Input
BEGIN
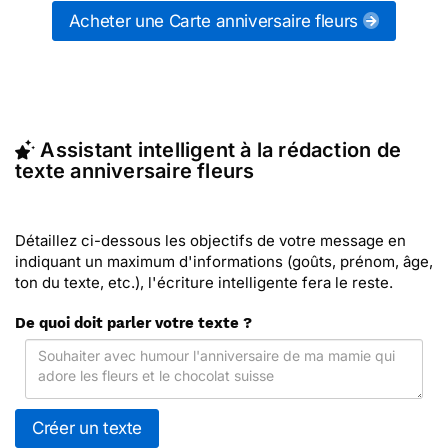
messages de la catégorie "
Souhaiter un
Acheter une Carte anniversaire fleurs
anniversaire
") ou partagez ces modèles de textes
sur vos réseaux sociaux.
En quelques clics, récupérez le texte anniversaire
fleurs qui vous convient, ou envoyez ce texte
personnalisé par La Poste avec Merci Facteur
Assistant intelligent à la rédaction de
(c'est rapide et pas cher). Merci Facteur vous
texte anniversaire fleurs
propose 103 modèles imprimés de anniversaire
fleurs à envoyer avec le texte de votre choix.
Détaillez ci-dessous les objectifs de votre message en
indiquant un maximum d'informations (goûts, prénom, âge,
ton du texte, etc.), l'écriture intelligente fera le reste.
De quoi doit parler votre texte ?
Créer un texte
END
BEGIN
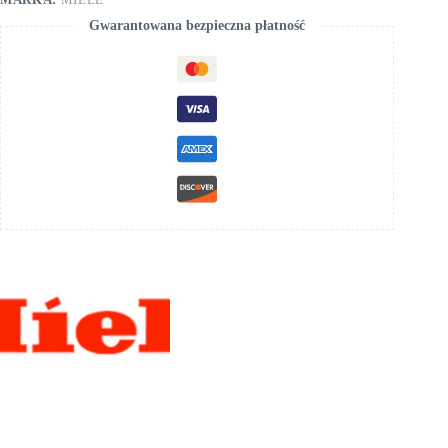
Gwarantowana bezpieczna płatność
END
Task prompt
Please copy out each line of the material that holds the string "vous".

Answer to this exercise
fleurs qui vous convient, ou envoyez ce texte
(c'est rapide et pas cher). Merci Facteur vous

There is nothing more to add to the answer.